◆ What the exercise asks
Set down every entry exactly as given. Pictures are to be left out.

◆ Listed entries

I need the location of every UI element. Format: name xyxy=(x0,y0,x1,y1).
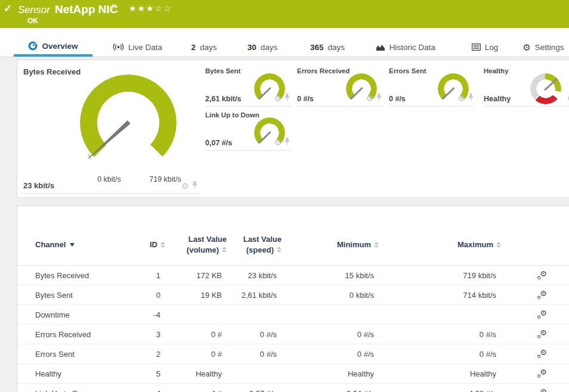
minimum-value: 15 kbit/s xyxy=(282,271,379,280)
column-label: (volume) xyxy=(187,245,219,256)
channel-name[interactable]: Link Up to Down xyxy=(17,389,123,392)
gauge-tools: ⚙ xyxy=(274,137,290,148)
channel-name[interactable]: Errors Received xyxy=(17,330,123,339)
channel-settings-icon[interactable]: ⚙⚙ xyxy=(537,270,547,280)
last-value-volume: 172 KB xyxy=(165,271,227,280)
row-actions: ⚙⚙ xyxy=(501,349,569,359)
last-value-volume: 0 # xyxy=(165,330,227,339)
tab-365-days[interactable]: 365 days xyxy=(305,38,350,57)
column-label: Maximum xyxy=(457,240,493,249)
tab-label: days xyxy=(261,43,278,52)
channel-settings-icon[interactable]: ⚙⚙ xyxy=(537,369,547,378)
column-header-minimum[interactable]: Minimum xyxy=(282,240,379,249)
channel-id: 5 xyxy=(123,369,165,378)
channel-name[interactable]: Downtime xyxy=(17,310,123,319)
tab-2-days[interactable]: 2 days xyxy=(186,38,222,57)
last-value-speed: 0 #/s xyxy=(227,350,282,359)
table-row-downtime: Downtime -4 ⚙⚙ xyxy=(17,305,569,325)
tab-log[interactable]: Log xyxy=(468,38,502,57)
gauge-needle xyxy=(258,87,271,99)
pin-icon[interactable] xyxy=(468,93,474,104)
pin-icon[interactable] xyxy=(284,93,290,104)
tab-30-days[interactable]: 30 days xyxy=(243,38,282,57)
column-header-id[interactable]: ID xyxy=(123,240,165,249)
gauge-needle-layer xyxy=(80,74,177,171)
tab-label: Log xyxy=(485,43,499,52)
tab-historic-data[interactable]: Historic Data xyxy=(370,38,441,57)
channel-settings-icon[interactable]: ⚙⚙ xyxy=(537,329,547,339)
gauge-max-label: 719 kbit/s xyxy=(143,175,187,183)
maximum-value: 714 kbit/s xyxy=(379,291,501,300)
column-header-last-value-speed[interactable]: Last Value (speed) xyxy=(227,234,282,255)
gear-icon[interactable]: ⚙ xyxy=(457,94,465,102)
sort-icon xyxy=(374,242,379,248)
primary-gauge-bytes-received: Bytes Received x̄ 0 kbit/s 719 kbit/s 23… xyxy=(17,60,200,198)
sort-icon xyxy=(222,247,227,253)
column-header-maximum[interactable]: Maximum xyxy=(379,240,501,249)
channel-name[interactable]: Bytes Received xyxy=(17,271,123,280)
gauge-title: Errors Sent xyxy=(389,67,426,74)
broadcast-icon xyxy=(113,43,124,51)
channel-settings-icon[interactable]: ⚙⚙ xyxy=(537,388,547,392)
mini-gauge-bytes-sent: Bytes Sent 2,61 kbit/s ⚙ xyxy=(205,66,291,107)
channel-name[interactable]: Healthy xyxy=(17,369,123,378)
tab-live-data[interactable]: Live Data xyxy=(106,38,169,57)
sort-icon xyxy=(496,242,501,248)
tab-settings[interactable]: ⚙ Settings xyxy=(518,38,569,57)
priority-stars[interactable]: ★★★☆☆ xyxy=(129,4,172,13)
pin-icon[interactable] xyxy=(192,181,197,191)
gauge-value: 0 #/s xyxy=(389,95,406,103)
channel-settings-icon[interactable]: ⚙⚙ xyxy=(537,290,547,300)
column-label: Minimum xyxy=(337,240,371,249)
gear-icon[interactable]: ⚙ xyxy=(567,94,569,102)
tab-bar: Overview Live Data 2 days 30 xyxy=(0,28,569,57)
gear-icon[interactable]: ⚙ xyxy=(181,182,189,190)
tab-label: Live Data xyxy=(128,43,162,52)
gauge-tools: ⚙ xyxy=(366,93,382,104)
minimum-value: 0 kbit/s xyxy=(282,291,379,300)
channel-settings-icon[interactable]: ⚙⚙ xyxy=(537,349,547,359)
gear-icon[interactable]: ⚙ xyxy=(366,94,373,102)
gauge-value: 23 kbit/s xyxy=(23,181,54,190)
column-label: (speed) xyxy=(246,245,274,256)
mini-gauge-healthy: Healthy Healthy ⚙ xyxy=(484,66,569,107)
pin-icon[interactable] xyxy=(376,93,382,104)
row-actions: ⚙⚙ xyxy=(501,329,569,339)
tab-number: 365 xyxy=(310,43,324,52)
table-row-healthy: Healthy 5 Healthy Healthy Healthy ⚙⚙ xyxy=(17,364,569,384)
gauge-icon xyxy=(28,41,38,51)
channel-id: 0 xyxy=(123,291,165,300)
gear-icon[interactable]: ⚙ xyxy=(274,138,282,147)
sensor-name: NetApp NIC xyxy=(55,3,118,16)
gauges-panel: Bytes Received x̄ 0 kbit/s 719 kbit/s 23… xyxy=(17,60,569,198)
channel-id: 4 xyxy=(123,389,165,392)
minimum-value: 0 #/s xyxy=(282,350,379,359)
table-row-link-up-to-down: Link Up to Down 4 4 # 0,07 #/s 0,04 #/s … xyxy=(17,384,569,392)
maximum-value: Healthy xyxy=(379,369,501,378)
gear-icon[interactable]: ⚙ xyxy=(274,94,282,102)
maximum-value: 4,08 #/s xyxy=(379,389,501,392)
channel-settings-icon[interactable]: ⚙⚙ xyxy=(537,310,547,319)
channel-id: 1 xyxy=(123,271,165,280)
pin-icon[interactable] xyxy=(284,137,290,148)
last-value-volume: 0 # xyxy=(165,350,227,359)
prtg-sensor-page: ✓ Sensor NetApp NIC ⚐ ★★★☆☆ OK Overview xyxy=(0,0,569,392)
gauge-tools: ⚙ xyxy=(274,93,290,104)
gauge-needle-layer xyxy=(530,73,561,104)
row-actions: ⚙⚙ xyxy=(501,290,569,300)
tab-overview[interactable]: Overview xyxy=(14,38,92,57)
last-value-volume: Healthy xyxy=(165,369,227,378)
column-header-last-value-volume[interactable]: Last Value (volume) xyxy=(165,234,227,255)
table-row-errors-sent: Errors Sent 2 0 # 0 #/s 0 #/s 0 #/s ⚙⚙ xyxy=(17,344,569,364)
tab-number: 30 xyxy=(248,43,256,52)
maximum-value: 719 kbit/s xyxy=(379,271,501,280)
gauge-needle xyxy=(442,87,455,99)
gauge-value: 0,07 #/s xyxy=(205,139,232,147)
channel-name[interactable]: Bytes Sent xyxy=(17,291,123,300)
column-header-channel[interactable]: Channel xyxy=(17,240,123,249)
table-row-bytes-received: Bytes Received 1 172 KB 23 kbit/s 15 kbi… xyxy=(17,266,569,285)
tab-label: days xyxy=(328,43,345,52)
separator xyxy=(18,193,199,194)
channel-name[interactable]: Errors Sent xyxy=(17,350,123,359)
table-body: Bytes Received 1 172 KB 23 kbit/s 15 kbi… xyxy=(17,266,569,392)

◆ Result
I need the location of every UI element. Format: name xyxy=(x0,y0,x1,y1).
minimum-value: 15 kbit/s xyxy=(282,271,379,280)
column-label: (volume) xyxy=(187,245,219,256)
channel-name[interactable]: Link Up to Down xyxy=(17,389,123,392)
gauge-tools: ⚙ xyxy=(274,137,290,148)
channel-name[interactable]: Errors Received xyxy=(17,330,123,339)
channel-settings-icon[interactable]: ⚙⚙ xyxy=(537,270,547,280)
last-value-volume: 172 KB xyxy=(165,271,227,280)
row-actions: ⚙⚙ xyxy=(501,349,569,359)
last-value-volume: 0 # xyxy=(165,330,227,339)
tab-365-days[interactable]: 365 days xyxy=(305,38,350,57)
column-label: Maximum xyxy=(457,240,493,249)
tab-label: days xyxy=(261,43,278,52)
channel-settings-icon[interactable]: ⚙⚙ xyxy=(537,369,547,378)
column-header-minimum[interactable]: Minimum xyxy=(282,240,379,249)
channel-id: 5 xyxy=(123,369,165,378)
channel-name[interactable]: Downtime xyxy=(17,310,123,319)
tab-2-days[interactable]: 2 days xyxy=(186,38,222,57)
last-value-speed: 0 #/s xyxy=(227,350,282,359)
table-row-downtime: Downtime -4 ⚙⚙ xyxy=(17,305,569,325)
tab-log[interactable]: Log xyxy=(468,38,502,57)
gauge-needle xyxy=(258,87,271,99)
pin-icon[interactable] xyxy=(468,93,474,104)
pin-icon[interactable] xyxy=(284,93,290,104)
tab-30-days[interactable]: 30 days xyxy=(243,38,282,57)
column-header-id[interactable]: ID xyxy=(123,240,165,249)
gauge-needle-layer xyxy=(80,74,177,171)
tab-label: Log xyxy=(485,43,499,52)
tab-historic-data[interactable]: Historic Data xyxy=(370,38,441,57)
channel-settings-icon[interactable]: ⚙⚙ xyxy=(537,329,547,339)
gauge-max-label: 719 kbit/s xyxy=(143,175,187,183)
maximum-value: 714 kbit/s xyxy=(379,291,501,300)
column-header-last-value-speed[interactable]: Last Value (speed) xyxy=(227,234,282,255)
gear-icon[interactable]: ⚙ xyxy=(457,94,465,102)
sort-icon xyxy=(374,242,379,248)
primary-gauge-bytes-received: Bytes Received x̄ 0 kbit/s 719 kbit/s 23… xyxy=(17,60,200,198)
sort-icon xyxy=(222,247,227,253)
column-header-maximum[interactable]: Maximum xyxy=(379,240,501,249)
channel-name[interactable]: Bytes Received xyxy=(17,271,123,280)
gauge-title: Errors Sent xyxy=(389,67,426,74)
broadcast-icon xyxy=(113,43,124,51)
channel-settings-icon[interactable]: ⚙⚙ xyxy=(537,388,547,392)
mini-gauge-bytes-sent: Bytes Sent 2,61 kbit/s ⚙ xyxy=(205,66,291,107)
channel-name[interactable]: Healthy xyxy=(17,369,123,378)
tab-live-data[interactable]: Live Data xyxy=(106,38,169,57)
sort-icon xyxy=(496,242,501,248)
tab-settings[interactable]: ⚙ Settings xyxy=(518,38,569,57)
priority-stars[interactable]: ★★★☆☆ xyxy=(129,4,172,13)
pin-icon[interactable] xyxy=(192,181,197,191)
gauge-value: 0 #/s xyxy=(389,95,406,103)
channel-settings-icon[interactable]: ⚙⚙ xyxy=(537,290,547,300)
column-label: Minimum xyxy=(337,240,371,249)
gear-icon[interactable]: ⚙ xyxy=(567,94,569,102)
tab-bar: Overview Live Data 2 days 30 xyxy=(0,28,569,57)
gear-icon[interactable]: ⚙ xyxy=(181,182,189,190)
tab-label: Live Data xyxy=(128,43,162,52)
gauge-tools: ⚙ xyxy=(366,93,382,104)
minimum-value: 0 kbit/s xyxy=(282,291,379,300)
channel-settings-icon[interactable]: ⚙⚙ xyxy=(537,349,547,359)
gear-icon[interactable]: ⚙ xyxy=(366,94,373,102)
gauge-value: 23 kbit/s xyxy=(23,181,54,190)
column-label: (speed) xyxy=(246,245,274,256)
mini-gauge-healthy: Healthy Healthy ⚙ xyxy=(484,66,569,107)
pin-icon[interactable] xyxy=(376,93,382,104)
row-actions: ⚙⚙ xyxy=(501,329,569,339)
tab-number: 365 xyxy=(310,43,324,52)
table-row-healthy: Healthy 5 Healthy Healthy Healthy ⚙⚙ xyxy=(17,364,569,384)
gauge-icon xyxy=(28,41,38,51)
channel-id: 0 xyxy=(123,291,165,300)
gear-icon[interactable]: ⚙ xyxy=(274,138,282,147)
sensor-name: NetApp NIC xyxy=(55,3,118,16)
gauges-panel: Bytes Received x̄ 0 kbit/s 719 kbit/s 23… xyxy=(17,60,569,198)
channel-id: 4 xyxy=(123,389,165,392)
minimum-value: 0 #/s xyxy=(282,350,379,359)
table-row-link-up-to-down: Link Up to Down 4 4 # 0,07 #/s 0,04 #/s … xyxy=(17,384,569,392)
maximum-value: Healthy xyxy=(379,369,501,378)
gear-icon[interactable]: ⚙ xyxy=(274,94,282,102)
maximum-value: 4,08 #/s xyxy=(379,389,501,392)
channel-settings-icon[interactable]: ⚙⚙ xyxy=(537,310,547,319)
channel-id: 1 xyxy=(123,271,165,280)
pin-icon[interactable] xyxy=(284,137,290,148)
last-value-volume: 0 # xyxy=(165,350,227,359)
prtg-sensor-page: ✓ Sensor NetApp NIC ⚐ ★★★☆☆ OK Overview xyxy=(0,0,569,392)
gauge-tools: ⚙ xyxy=(274,93,290,104)
gauge-needle-layer xyxy=(530,73,561,104)
row-actions: ⚙⚙ xyxy=(501,290,569,300)
tab-overview[interactable]: Overview xyxy=(14,38,92,57)
last-value-volume: Healthy xyxy=(165,369,227,378)
column-header-last-value-volume[interactable]: Last Value (volume) xyxy=(165,234,227,255)
table-row-errors-sent: Errors Sent 2 0 # 0 #/s 0 #/s 0 #/s ⚙⚙ xyxy=(17,344,569,364)
tab-number: 30 xyxy=(248,43,256,52)
maximum-value: 719 kbit/s xyxy=(379,271,501,280)
gauge-needle xyxy=(442,87,455,99)
gauge-value: 0,07 #/s xyxy=(205,139,232,147)
channel-name[interactable]: Bytes Sent xyxy=(17,291,123,300)
column-header-channel[interactable]: Channel xyxy=(17,240,123,249)
table-row-bytes-received: Bytes Received 1 172 KB 23 kbit/s 15 kbi… xyxy=(17,266,569,285)
tab-label: days xyxy=(328,43,345,52)
separator xyxy=(18,193,199,194)
channel-name[interactable]: Errors Sent xyxy=(17,350,123,359)
table-body: Bytes Received 1 172 KB 23 kbit/s 15 kbi… xyxy=(17,266,569,392)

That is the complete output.